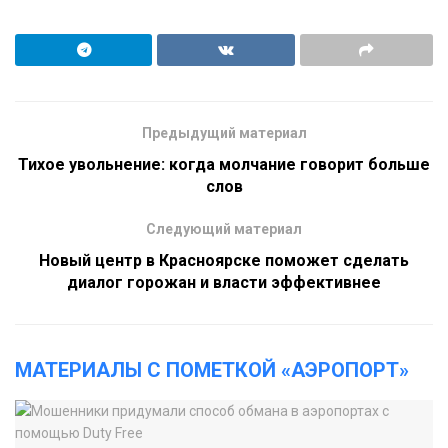
Предыдущий материал
Тихое увольнение: когда молчание говорит больше
слов
Следующий материал
Новый центр в Красноярске поможет сделать
диалог горожан и власти эффективнее
МАТЕРИАЛЫ С ПОМЕТКОЙ «АЭРОПОРТ»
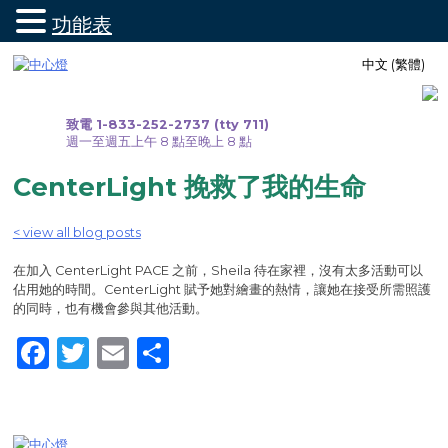
功能表
跳
中文 (繁體)
至
內
容
致電 1-833-252-2737 (tty 711)
週一至週五上午 8 點至晚上 8 點
CenterLight 挽救了我的生命
< view all blog posts
在加入 CenterLight PACE 之前，Sheila 待在家裡，沒有太多活動可以
佔用她的時間。CenterLight 賦予她對繪畫的熱情，讓她在接受所需照護
的同時，也有機會參與其他活動。
Facebook
Twitter
Email
Share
○ ○ ○ ○ ○
### Work to complete
Counting only those lines of the data above where the word "CenterLight" appears, give the number and nothing more.

### Output of the task
3